Lindsay Johnson

Personal information
- Full name: Lindsay Adolphus Johnson
- Born: 5 September 1913 Quirindi, New South Wales, Australia
- Died: 26 January 1952 (aged 38) Campsie, New South Wales, Australia

Playing information
- Position: Fullback
Club
| Years | Team | Pld | T | G | FG | P |
| 1940–46 | Canterbury-Bankstown | 91 | 0 | 144 | 0 | 288 |
Representative
| Years | Team | Pld | T | G | FG | P |
| 1940 | New South Wales | 2 | 0 | 0 | 0 | 0 |
| 1941 | NSW City | 1 | 0 | 0 | 0 | 0 |
- Source:
- Relatives: Dick Johnson (brother)

= Lindsay Johnson (rugby league) =

Australian rugby league footballer

Lindsay Adolphus Johnson (1913–1952) was an Australian rugby league footballer who played in the 1940s.

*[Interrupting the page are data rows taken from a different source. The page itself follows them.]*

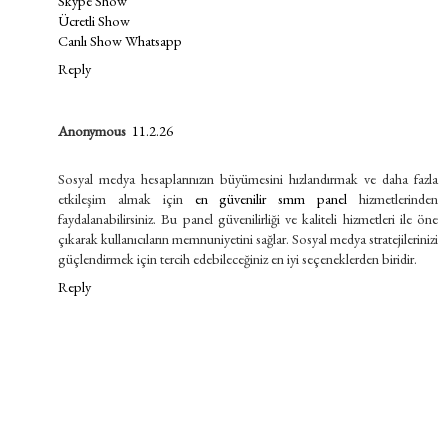
Skype Show
Ücretli Show
Canlı Show Whatsapp
Reply
Anonymous
11.2.26
Sosyal medya hesaplarınızın büyümesini hızlandırmak ve daha fazla
etkileşim almak için
en güvenilir smm panel
hizmetlerinden
faydalanabilirsiniz. Bu panel güvenilirliği ve kaliteli hizmetleri ile öne
çıkarak kullanıcıların memnuniyetini sağlar. Sosyal medya stratejilerinizi
güçlendirmek için tercih edebileceğiniz en iyi seçeneklerden biridir.
Reply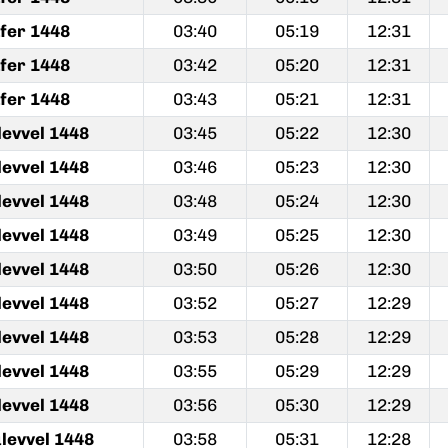
fer 1448
03:40
05:19
12:31
fer 1448
03:42
05:20
12:31
fer 1448
03:43
05:21
12:31
levvel 1448
03:45
05:22
12:30
levvel 1448
03:46
05:23
12:30
levvel 1448
03:48
05:24
12:30
levvel 1448
03:49
05:25
12:30
levvel 1448
03:50
05:26
12:30
levvel 1448
03:52
05:27
12:29
levvel 1448
03:53
05:28
12:29
levvel 1448
03:55
05:29
12:29
levvel 1448
03:56
05:30
12:29
levvel 1448
03:58
05:31
12:28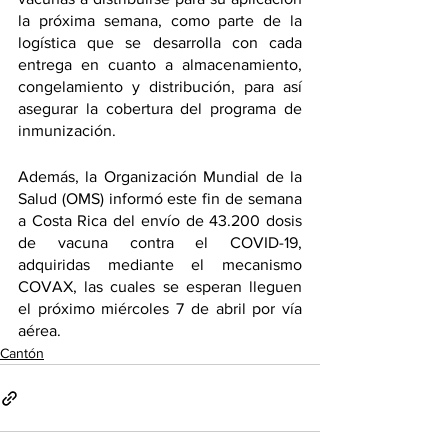
la próxima semana, como parte de la 
logística que se desarrolla con cada 
entrega en cuanto a almacenamiento, 
congelamiento y distribución, para así 
asegurar la cobertura del programa de 
inmunización. 
Además, la Organización Mundial de la 
Salud (OMS) informó este fin de semana 
a Costa Rica del envío de 43.200 dosis 
de vacuna contra el COVID-19, 
adquiridas mediante el mecanismo 
COVAX, las cuales se esperan lleguen 
el próximo miércoles 7 de abril por vía 
aérea. 
Cantón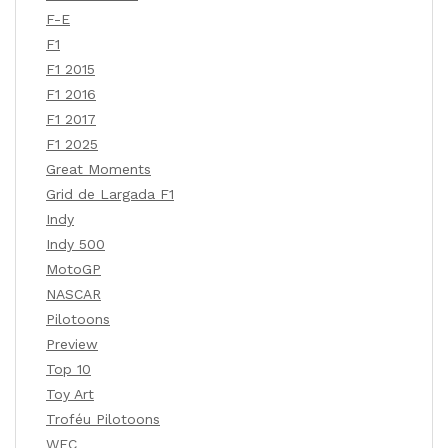
F-E
F1
F1 2015
F1 2016
F1 2017
F1 2025
Great Moments
Grid de Largada F1
Indy
Indy 500
MotoGP
NASCAR
Pilotoons
Preview
Top 10
Toy Art
Troféu Pilotoons
WEC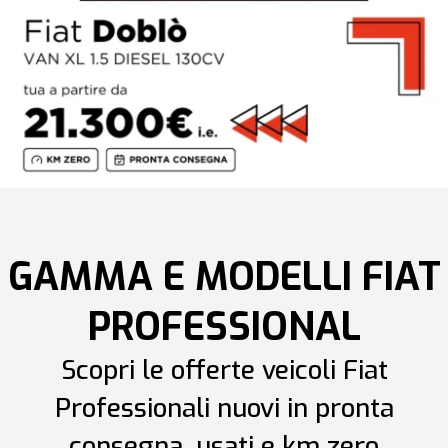
GAMMA E MODELLI FIAT
PROFESSIONAL
Scopri le offerte veicoli Fiat
Professionali nuovi in pronta
consegna, usati e km zero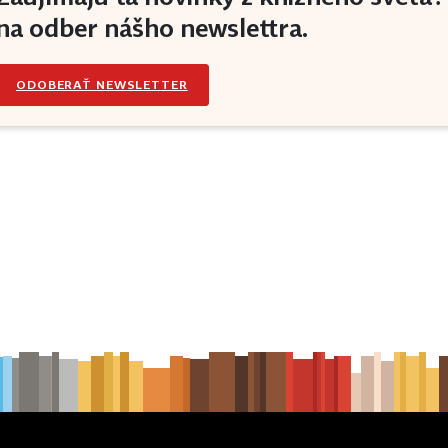
na odber nášho newslettra.
ODOBERAŤ NEWSLETTER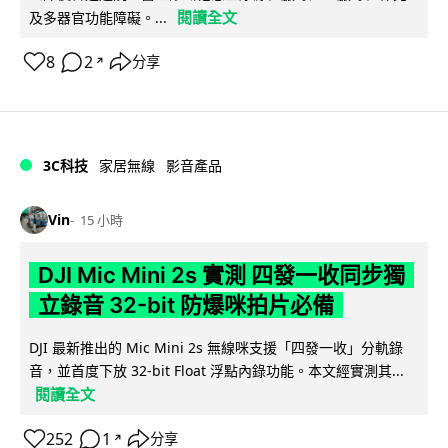
閱讀全文
及多器官功能障礙。...
8
2
分享
↗
3C科技
家居無線
影音產品
Vin
15 小時
DJI Mic Mini 2s 實測 四發一收同步獨
立錄音 32-bit 防爆咪拍片必備
DJI 最新推出的 Mic Mini 2s 無線咪支援「四發一收」分軌錄
音，並首度下放 32-bit Float 浮點內錄功能。本文經實測其...
閱讀全文
252
1
分享
↗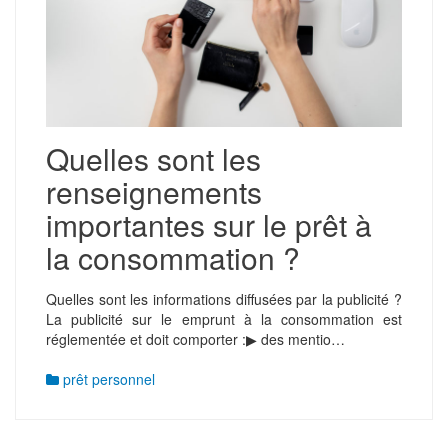
Quelles sont les
renseignements
importantes sur le prêt à
la consommation ?
Quelles sont les informations diffusées par la publicité ?
La publicité sur le emprunt à la consommation est
réglementée et doit comporter :▶ des mentio…
prêt personnel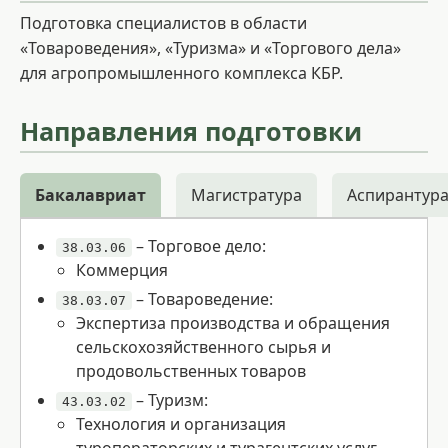
Подготовка специалистов в области
«Товароведения», «Туризма» и «Торгового дела»
для агропромышленного комплекса КБР.
Направления подготовки
Бакалавриат
Магистратура
Аспирантур
– Торговое дело:
38.03.06
Коммерция
– Товароведение:
38.03.07
Экспертиза производства и обращения
сельскохозяйственного сырья и
продовольственных товаров
– Туризм:
43.03.02
Технология и организация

Originally from Newcastle, Lindsay Johnson came to Canterbury-Bankstown in 1940 and stayed at the club for seven seasons. He starred in the 1942 Grand Final by kicking the winning goal in Canterbury's 19–9 win over St George Dragons and he also played in the losing 1940 Grand Final. He kicked 144 goals during his seven seasons at the club and at one point he played 78 consecutive games. Lin Johnson also represented New South Wales on one occasion in 1940. He was the brother of Dick Johnson.

Johnson died at Canterbury Hospital on 26 January 1952, aged 38.